**DATA SHOWN**
=-=-=-=-=

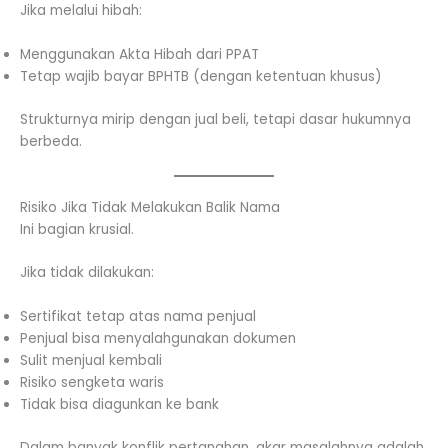
Jika melalui hibah:
Menggunakan Akta Hibah dari PPAT
Tetap wajib bayar BPHTB (dengan ketentuan khusus)
Strukturnya mirip dengan jual beli, tetapi dasar hukumnya
berbeda.
Risiko Jika Tidak Melakukan Balik Nama
Ini bagian krusial.
Jika tidak dilakukan:
Sertifikat tetap atas nama penjual
Penjual bisa menyalahgunakan dokumen
Sulit menjual kembali
Risiko sengketa waris
Tidak bisa diagunkan ke bank
Dalam banyak konflik pertanahan, akar masalahnya adalah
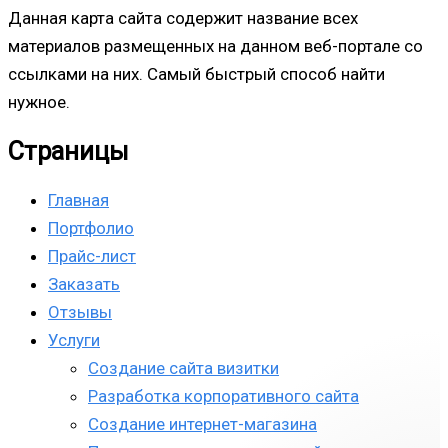
Данная карта сайта содержит название всех
материалов размещенных на данном веб-портале со
ссылками на них. Самый быстрый способ найти
нужное.
Страницы
Главная
Портфолио
Прайс-лист
Заказать
Отзывы
Услуги
Создание сайта визитки
Разработка корпоративного сайта
Создание интернет-магазина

=-=-=-=-=

**WHAT IS EXPECTED**
Apart from the pictures, repeat the data above exactly.

**SOLUTION BELOW**
Jika melalui hibah:
Menggunakan Akta Hibah dari PPAT
Tetap wajib bayar BPHTB (dengan ketentuan khusus)
Strukturnya mirip dengan jual beli, tetapi dasar hukumnya
berbeda.
Risiko Jika Tidak Melakukan Balik Nama
Ini bagian krusial.
Jika tidak dilakukan:
Sertifikat tetap atas nama penjual
Penjual bisa menyalahgunakan dokumen
Sulit menjual kembali
Risiko sengketa waris
Tidak bisa diagunkan ke bank
Dalam banyak konflik pertanahan, akar masalahnya adalah
Данная карта сайта содержит название всех
материалов размещенных на данном веб-портале со
ссылками на них. Самый быстрый способ найти
нужное.
Страницы
Главная
Портфолио
Прайс-лист
Заказать
Отзывы
Услуги
Создание сайта визитки
Разработка корпоративного сайта
Создание интернет-магазина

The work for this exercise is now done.